I question whether relying on CPAN is a good idea. The CPAN shell always fetches the latest version of a distro, rather than a specific version. If you're interested in ensuring repeatable installs, it's not the right tool.
What are your limitations for installing web apps? Can you log into the machine? Are all of the machines running the same thing? Are the people installing the web apps co-workers or random people from the general public? Are the people installing this sysadmins, programmers, web managers, or something else? Do you install by distributed an archive or checking out from source control?
For most of my stuff, which involves sysadmins familiar with Perl installing in control environments, I just use MakeMaker. It's easy to get it to do all the things you listed if you know a little about MakeMaker. If you want to know more about that, ask a another question. ;) Module::Build is just as easy, though, and the way to go if you don't already like using MakeMaker.
Module::Build would be a good way to go to handle lots of different situations if the people are moderately clueful about the command line and installing software. You'll have a lot of flexibility with Module::Build, but also a bit more work. And, the cpan tool (which comes with Perl), can install from the current directory and handle dependencies for you. Just tell it to install the current directory:
$ cpan .
If you only have to install on a single platorm, you'll probably have an easier time making a package in the native format. You could even have Module::Build make that package for you so the developers have the flexibility of Module::Build, but the installers have the ease of the native process. Sticking with Module::Build also means that you could create different packages for different platforms from a single build tool.

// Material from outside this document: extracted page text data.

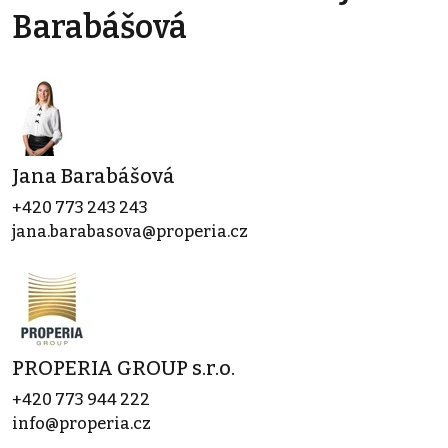
Barabášová
Jana Barabášová
+420 773 243 243
jana.barabasova@properia.cz
PROPERIA GROUP s.r.o.
+420 773 944 222
info@properia.cz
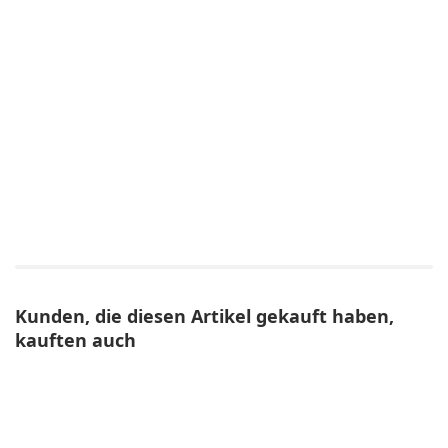
Kunden, die diesen Artikel gekauft haben,
kauften auch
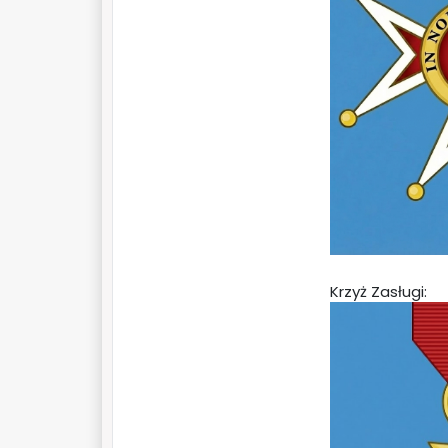
Krzyż Zasługi:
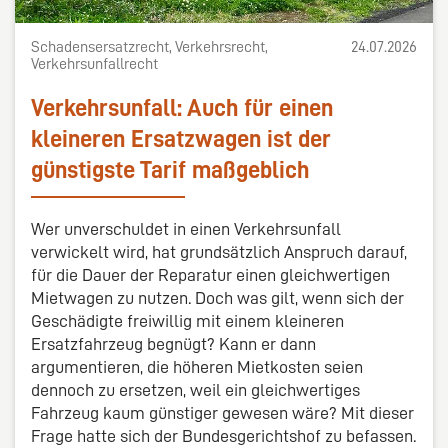
Schadensersatzrecht, Verkehrsrecht,
24.07.2026
Verkehrsunfallrecht
Verkehrsunfall: Auch für einen
kleineren Ersatzwagen ist der
günstigste Tarif maßgeblich
Wer unverschuldet in einen Verkehrsunfall
verwickelt wird, hat grundsätzlich Anspruch darauf,
für die Dauer der Reparatur einen gleichwertigen
Mietwagen zu nutzen. Doch was gilt, wenn sich der
Geschädigte freiwillig mit einem kleineren
Ersatzfahrzeug begnügt? Kann er dann
argumentieren, die höheren Mietkosten seien
dennoch zu ersetzen, weil ein gleichwertiges
Fahrzeug kaum günstiger gewesen wäre? Mit dieser
Frage hatte sich der Bundesgerichtshof zu befassen.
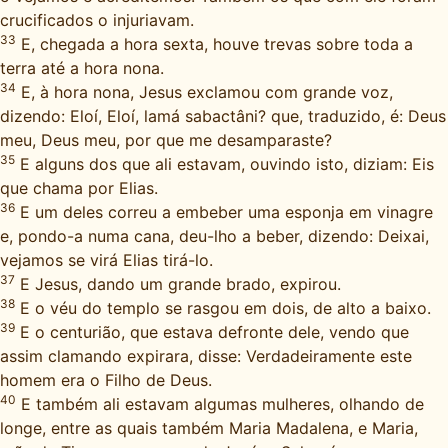
crucificados o injuriavam.
33
E, chegada a hora sexta, houve trevas sobre toda a
terra até a hora nona.
34
E, à hora nona, Jesus exclamou com grande voz,
dizendo: Eloí, Eloí, lamá sabactâni? que, traduzido, é: Deus
meu, Deus meu, por que me desamparaste?
35
E alguns dos que ali estavam, ouvindo isto, diziam: Eis
que chama por Elias.
36
E um deles correu a embeber uma esponja em vinagre
e, pondo-a numa cana, deu-lho a beber, dizendo: Deixai,
vejamos se virá Elias tirá-lo.
37
E Jesus, dando um grande brado, expirou.
38
E o véu do templo se rasgou em dois, de alto a baixo.
39
E o centurião, que estava defronte dele, vendo que
assim clamando expirara, disse: Verdadeiramente este
homem era o Filho de Deus.
40
E também ali estavam algumas mulheres, olhando de
longe, entre as quais também Maria Madalena, e Maria,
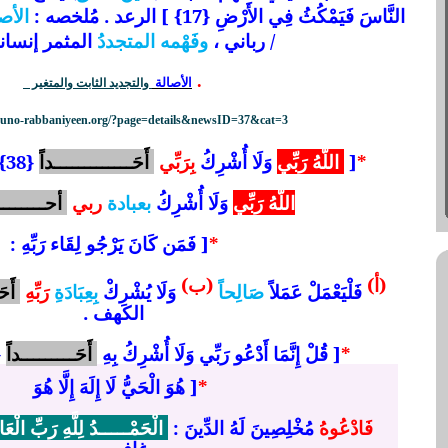
النَّاسَ فَيَمْكُثُ فِي الأَرْضِ {17} ] الرعد . مُلخصه :
الأص
/ رباني ،
وفَهْمه المتجددُ
المثمر إنسان
.
الأصالة
والتجديد الثابت والمتغير
/kuno-rabbaniyeen.org/?page=details&newsID=37&cat=3
*
[
اللَّهُ رَبِّي
وَلَا أُشْرِكُ
بِرَبِّي
أَحَـــــــــــــداً
{38} ] الكهف .
اللَّهُ رَبِّي
وَلَا أُشْرِكُ
بعبادة
ربي
أحــــــــ
*
[ فَمَن كَانَ يَرْجُو لِقَاء رَبِّهِ :
(أ)
(ب)
فَلْيَعْمَلْ عَمَلاً
صَالِحاً
وَلَا يُشْرِكْ
بِعِبَادَةِ
رَبِّهِ
أَحَ
الكهف .
*
[ قُلْ إِنَّمَا أَدْعُو رَبِّي وَلَا أُشْرِكُ بِهِ
أَحَـــــــــداً
{20} ]
*
[ هُوَ الْحَيُّ لَا إِلَهَ إِلَّا هُوَ
فَادْعُوهُ
مُخْلِصِينَ لَهُ الدِّينَ :
الْحَمْـــــدُ لِلَّهِ رَبِّ الْعَ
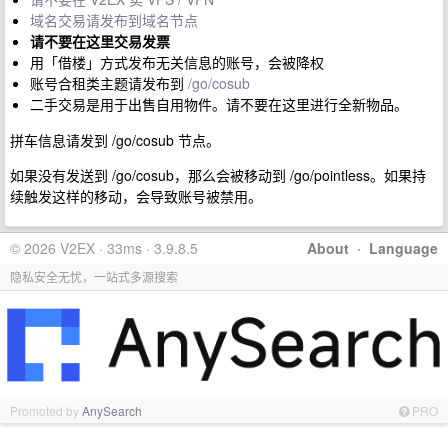
域名交易请发布到域名节点
请不要在这里交易发票
用「借楼」方式发布无关信息的账号，会被降权
账号合租类主题请发布到
/go/cosub
二手交易是用于出售自用物件。请不要在这里进行全新物品。
拼车信息请发到 /go/cosub 节点。
如果没有发送到 /go/cosub，那么会被移动到 /go/pointless。如果持
续触发这样的移动，会导致账号被禁用。
© 2026 V2EX · 33ms · 3.9.8.5
About
·
Language
隐私安全无忧，一站式多源搜索
Promoted by
AnySearch
PRO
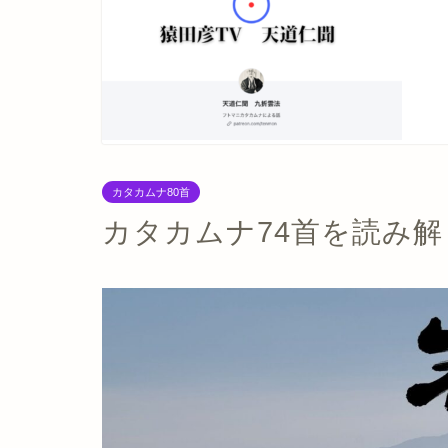
カタカムナ80首
カタカムナ74首を読み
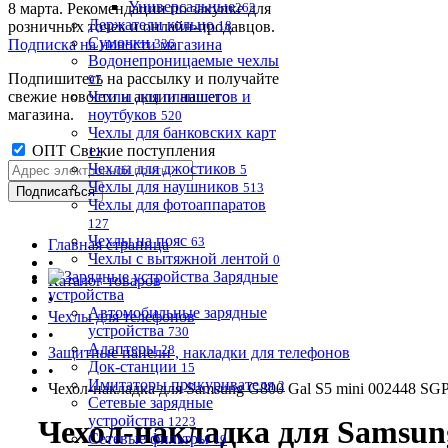
Универсальные
8 марта. Рекомендации по закупке для
262
Держатели кольцо
розничных точек и онлайн-продавцов.
18
Сумочки
Подписка на новости магазина
336
Водонепроницаемые чехлы
Подпишитесь на рассылку и получайте
97
свежие новости и акции нашего
Чехлы для планшетов и
магазина.
ноутбуков
520
Чехлы для банковских карт
ОПТ Свежие поступления
11
Чехлы для джостиков
5
Чехлы для наушников
513
Чехлы для фотоаппаратов
127
Чехлы на пояс
63
Главная страница
Чехлы с вытяжной лентой
0
•
Зарядные
Каталог товаров
устройства
•
Автомобильные зарядные
Чехлы для телефонов
устройства
730
•
Адаптеры
28
Защитные панели , накладки для телефонов
Док-станции
15
•
Имитаторы прикуривателя
2
Чехол-накладка для Samsung G800 Gal S5 mini 002448 SG
Сетевые зарядные
устройства
Чехол-накладка для Samsun
1223
Сетевые фильтры
19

If the people installing the web application really have no idea about command lines, CPAN, and other things, you'll probably want to use a packager and installer that doesn't scare them or make them think about what is going on, and can accurately report problems to you automatically.
As Dave points out, using a real CPAN mirror always gets you the latest version of a module, but you can also make your own "fake" CPAN mirror with exactly the distributions you want and have the normal CPAN tools install from that. For our customers, we make "CPAN on a CD" (although thumb drives are good now too). With a simple "run me" script everything gets installed in exactly the versions they need. See, for instance, my Making my own CPAN talk if you're interested in that. Again, consider the audience when you think about that. It's not something you'd hand to the general public.
Good luck, :)
I'd recommend seriously considering a package system such as RPM to do this. Even if you're running on Windows I'd consider RPM and cygwin to do the installation. You could even set up a yum or apt repository to deliver the packages to remote systems.
If you're looking for a general installer for customers running any number of OSes and distros, then the problem becomes much harder.
Take a look at PAR.
Jonathan Rockway as a small section on using this with Catalyst in his book.